Data for the task |
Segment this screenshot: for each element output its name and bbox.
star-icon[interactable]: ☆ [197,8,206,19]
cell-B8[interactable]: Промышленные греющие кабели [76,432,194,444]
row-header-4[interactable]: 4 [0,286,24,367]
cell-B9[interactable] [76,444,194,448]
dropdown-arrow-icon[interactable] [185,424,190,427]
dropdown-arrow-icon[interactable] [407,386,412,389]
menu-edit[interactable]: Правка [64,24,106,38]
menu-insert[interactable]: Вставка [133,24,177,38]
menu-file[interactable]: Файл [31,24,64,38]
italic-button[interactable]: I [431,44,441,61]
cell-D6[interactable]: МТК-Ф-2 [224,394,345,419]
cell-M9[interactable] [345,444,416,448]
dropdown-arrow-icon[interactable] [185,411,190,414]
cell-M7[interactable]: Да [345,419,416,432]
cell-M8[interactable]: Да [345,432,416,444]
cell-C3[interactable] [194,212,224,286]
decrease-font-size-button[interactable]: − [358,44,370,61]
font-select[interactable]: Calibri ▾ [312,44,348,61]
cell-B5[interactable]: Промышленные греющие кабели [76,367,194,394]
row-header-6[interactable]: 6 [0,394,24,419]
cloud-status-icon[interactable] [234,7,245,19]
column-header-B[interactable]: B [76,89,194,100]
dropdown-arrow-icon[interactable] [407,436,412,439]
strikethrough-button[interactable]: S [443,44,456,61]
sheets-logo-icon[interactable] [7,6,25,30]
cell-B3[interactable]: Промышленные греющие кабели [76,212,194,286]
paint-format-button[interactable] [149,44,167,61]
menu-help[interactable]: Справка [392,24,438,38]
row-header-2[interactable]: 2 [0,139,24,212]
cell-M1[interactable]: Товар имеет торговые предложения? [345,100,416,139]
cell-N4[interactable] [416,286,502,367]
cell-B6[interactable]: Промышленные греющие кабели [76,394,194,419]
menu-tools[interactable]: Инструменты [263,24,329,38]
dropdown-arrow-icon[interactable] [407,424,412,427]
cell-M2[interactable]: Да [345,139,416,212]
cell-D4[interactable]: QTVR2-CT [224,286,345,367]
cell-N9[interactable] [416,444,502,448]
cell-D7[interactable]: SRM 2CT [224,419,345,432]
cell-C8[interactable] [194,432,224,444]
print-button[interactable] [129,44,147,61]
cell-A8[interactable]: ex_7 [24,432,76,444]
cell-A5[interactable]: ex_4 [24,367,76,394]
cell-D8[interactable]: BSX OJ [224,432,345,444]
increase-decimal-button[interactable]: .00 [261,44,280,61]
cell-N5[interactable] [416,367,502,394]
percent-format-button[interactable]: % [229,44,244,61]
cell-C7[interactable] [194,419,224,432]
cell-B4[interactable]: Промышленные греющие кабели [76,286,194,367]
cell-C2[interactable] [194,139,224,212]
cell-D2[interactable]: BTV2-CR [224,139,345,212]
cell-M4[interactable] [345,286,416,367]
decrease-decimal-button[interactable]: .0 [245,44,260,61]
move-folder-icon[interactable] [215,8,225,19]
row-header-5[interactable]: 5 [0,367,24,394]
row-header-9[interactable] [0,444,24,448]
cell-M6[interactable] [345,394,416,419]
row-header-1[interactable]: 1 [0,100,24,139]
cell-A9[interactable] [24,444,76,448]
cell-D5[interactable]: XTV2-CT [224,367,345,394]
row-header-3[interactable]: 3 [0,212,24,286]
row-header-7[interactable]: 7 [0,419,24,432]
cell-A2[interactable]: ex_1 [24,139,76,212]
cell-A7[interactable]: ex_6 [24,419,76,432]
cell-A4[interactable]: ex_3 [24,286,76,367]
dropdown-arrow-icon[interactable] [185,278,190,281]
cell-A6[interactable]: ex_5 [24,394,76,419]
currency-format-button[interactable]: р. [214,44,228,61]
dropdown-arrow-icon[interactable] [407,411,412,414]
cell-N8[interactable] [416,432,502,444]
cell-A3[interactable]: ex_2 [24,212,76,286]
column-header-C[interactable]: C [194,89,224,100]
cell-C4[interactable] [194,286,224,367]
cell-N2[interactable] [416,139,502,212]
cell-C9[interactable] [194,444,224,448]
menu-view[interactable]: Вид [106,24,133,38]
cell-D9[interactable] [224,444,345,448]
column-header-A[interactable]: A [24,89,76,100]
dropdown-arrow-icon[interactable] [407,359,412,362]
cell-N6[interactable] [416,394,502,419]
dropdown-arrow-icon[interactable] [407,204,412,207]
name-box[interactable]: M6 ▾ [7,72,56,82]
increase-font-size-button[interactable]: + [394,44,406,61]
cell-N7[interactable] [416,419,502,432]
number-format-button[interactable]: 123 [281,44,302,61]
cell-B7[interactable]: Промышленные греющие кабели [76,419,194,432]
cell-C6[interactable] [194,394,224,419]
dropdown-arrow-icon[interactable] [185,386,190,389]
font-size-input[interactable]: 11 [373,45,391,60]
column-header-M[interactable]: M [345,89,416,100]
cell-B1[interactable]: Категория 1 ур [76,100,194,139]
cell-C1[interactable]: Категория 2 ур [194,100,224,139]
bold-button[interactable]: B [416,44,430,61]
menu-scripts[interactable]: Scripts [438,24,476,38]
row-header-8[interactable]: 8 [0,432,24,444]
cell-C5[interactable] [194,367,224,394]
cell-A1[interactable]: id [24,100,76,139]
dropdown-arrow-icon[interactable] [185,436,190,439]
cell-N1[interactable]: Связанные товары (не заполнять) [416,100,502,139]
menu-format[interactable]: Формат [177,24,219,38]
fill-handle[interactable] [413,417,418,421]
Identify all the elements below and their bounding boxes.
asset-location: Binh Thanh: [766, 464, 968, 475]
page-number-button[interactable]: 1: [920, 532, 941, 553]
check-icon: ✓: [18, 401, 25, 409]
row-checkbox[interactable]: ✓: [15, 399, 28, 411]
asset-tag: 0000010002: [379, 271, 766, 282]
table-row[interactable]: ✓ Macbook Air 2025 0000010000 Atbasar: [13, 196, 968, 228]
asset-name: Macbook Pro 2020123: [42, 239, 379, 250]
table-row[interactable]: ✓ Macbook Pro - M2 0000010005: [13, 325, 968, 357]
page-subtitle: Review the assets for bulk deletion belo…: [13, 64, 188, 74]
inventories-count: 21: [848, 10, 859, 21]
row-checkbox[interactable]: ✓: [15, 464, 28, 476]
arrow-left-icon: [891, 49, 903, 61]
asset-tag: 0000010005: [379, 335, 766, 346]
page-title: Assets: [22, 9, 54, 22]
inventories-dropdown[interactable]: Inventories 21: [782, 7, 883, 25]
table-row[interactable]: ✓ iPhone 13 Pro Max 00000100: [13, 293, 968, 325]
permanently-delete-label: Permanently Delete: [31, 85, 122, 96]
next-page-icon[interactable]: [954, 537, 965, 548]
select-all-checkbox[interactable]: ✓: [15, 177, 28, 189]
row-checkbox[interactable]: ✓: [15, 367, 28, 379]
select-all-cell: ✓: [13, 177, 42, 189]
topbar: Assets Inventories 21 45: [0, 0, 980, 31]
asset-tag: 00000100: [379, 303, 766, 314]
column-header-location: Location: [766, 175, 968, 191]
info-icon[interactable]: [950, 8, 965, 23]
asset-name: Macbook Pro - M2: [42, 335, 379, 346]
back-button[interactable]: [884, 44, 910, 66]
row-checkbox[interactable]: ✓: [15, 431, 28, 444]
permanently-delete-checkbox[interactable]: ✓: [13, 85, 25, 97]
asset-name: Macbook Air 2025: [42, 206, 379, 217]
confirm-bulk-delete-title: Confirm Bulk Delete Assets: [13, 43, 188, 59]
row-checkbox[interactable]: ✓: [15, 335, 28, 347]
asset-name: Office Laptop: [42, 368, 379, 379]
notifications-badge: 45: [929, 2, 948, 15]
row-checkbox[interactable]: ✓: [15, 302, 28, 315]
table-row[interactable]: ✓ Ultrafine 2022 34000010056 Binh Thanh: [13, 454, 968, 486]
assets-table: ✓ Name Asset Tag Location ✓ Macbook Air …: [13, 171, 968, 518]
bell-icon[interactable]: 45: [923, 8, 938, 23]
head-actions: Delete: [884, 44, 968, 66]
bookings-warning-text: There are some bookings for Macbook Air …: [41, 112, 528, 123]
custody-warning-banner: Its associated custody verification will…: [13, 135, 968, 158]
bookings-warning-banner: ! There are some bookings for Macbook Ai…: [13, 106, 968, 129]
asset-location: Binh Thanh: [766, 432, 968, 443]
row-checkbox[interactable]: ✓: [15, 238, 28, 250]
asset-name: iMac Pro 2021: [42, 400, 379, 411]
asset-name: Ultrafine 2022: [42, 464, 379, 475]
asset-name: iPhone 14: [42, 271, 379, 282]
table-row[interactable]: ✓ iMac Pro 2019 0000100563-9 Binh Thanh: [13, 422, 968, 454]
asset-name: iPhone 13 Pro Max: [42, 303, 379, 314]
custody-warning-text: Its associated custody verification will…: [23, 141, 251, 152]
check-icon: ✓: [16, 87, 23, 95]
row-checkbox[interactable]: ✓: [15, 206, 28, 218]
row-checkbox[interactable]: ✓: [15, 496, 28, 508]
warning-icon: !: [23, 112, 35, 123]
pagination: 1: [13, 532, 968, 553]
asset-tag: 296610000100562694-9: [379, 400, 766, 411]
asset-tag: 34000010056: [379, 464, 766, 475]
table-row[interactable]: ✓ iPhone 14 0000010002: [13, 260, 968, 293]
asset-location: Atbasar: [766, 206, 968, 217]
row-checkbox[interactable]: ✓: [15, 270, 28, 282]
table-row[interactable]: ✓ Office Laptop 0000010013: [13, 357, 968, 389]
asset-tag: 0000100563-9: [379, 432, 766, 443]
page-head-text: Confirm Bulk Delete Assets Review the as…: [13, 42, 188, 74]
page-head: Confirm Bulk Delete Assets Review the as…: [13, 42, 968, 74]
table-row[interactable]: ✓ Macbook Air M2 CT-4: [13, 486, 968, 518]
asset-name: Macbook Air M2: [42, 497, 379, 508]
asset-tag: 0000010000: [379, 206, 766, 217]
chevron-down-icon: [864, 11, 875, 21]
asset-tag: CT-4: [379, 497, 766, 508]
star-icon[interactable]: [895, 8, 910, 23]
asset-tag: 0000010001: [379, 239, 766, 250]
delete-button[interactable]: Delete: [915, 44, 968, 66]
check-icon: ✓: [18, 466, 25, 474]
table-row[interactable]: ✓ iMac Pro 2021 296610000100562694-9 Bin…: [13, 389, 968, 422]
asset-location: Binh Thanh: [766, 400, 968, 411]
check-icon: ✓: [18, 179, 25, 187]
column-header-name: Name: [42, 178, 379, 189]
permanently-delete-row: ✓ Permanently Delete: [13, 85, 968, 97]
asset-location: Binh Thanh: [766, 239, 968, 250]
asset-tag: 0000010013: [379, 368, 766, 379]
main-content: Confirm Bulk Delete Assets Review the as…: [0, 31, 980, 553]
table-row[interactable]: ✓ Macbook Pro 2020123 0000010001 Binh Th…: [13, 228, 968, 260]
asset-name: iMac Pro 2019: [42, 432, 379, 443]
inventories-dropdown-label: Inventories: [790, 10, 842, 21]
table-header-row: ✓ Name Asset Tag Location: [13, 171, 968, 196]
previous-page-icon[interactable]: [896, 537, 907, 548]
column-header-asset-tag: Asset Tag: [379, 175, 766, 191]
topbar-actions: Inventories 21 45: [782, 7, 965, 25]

...

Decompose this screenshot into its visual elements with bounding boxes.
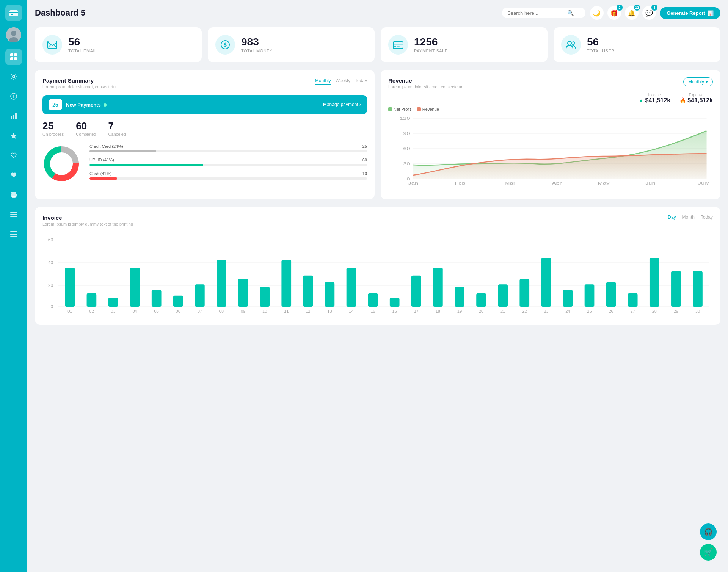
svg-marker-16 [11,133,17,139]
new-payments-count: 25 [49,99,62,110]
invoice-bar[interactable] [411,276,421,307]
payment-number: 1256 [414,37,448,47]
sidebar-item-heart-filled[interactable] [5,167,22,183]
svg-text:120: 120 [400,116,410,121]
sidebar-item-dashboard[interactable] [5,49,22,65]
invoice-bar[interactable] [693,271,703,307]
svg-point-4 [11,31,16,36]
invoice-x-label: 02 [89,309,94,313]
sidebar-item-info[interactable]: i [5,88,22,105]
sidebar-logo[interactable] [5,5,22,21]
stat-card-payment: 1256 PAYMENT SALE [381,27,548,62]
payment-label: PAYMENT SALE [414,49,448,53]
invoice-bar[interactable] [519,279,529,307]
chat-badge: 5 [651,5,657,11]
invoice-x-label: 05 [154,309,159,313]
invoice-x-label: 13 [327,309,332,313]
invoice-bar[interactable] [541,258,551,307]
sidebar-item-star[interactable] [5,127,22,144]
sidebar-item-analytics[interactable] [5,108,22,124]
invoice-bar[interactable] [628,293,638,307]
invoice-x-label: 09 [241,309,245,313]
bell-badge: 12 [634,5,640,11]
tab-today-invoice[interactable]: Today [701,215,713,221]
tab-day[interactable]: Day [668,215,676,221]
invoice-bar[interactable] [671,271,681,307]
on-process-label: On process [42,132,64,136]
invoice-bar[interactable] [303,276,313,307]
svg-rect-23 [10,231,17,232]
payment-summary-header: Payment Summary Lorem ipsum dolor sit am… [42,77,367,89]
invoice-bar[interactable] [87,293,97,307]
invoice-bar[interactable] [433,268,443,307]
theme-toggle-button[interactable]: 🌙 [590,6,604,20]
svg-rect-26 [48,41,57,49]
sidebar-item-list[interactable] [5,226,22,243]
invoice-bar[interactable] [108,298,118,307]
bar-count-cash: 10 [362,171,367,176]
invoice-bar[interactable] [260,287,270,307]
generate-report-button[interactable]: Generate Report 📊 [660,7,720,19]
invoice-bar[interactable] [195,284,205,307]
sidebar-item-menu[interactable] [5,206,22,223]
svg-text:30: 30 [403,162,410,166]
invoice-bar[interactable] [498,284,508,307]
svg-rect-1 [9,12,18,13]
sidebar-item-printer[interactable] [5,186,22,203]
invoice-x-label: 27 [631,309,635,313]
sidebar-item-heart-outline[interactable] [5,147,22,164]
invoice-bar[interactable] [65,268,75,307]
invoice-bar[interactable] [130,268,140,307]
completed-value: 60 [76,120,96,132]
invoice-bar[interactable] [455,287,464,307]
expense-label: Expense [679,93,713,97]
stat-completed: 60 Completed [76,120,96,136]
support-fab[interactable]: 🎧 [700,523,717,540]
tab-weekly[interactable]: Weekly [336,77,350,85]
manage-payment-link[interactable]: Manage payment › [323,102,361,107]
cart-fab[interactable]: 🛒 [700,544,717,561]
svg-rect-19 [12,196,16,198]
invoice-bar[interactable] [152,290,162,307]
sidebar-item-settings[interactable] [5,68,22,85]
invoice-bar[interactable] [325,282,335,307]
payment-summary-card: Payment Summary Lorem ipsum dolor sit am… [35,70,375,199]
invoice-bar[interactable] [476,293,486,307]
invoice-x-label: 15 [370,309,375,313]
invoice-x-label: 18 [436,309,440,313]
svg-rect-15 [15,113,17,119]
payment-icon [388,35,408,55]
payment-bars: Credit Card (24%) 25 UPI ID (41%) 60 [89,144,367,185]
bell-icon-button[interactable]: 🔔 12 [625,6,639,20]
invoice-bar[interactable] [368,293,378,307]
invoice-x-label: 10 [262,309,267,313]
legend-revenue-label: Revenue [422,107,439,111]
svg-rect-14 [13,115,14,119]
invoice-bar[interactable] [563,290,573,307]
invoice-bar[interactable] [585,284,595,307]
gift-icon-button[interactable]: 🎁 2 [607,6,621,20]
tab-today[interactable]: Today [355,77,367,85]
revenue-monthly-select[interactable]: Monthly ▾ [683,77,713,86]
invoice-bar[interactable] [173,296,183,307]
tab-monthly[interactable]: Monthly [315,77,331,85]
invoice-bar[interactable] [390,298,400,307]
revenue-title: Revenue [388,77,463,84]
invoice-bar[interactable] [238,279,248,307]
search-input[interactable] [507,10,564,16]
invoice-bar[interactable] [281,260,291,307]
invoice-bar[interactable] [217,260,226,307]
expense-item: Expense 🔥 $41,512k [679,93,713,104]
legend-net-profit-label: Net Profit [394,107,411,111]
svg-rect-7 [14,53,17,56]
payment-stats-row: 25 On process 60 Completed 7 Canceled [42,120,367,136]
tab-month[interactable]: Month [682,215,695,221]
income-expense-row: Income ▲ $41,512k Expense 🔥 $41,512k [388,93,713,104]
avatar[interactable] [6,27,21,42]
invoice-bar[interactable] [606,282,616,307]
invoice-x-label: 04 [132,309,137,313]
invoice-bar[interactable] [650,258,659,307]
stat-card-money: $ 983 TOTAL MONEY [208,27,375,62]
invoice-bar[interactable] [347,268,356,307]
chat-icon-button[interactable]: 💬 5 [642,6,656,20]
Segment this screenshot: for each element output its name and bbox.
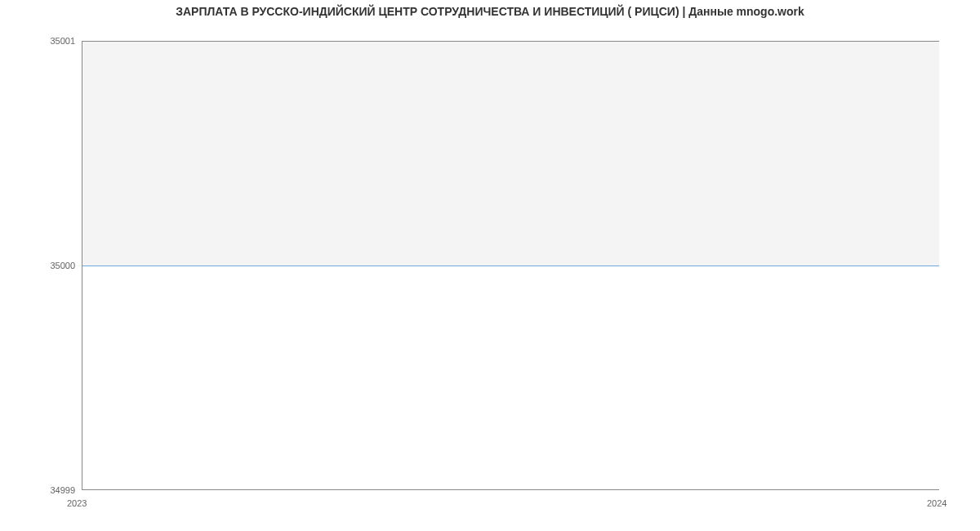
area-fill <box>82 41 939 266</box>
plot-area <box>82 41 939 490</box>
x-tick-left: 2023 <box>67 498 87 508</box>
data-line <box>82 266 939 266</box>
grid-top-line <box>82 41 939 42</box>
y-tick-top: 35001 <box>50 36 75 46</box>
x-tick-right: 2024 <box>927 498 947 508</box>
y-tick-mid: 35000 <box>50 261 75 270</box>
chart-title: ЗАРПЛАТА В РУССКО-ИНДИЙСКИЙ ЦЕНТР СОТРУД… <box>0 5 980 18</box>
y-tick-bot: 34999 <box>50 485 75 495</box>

Task directions | Select every line in the records above that contains the word "arrow".

The completed task |
dropdown-arrow-icon[interactable] [185,424,190,427]
dropdown-arrow-icon[interactable] [407,386,412,389]
dropdown-arrow-icon[interactable] [185,411,190,414]
dropdown-arrow-icon[interactable] [407,436,412,439]
dropdown-arrow-icon[interactable] [407,424,412,427]
dropdown-arrow-icon[interactable] [185,278,190,281]
dropdown-arrow-icon[interactable] [407,411,412,414]
dropdown-arrow-icon[interactable] [407,359,412,362]
dropdown-arrow-icon[interactable] [407,204,412,207]
dropdown-arrow-icon[interactable] [185,386,190,389]
dropdown-arrow-icon[interactable] [185,436,190,439]
arrow-left-icon: [891, 49, 903, 61]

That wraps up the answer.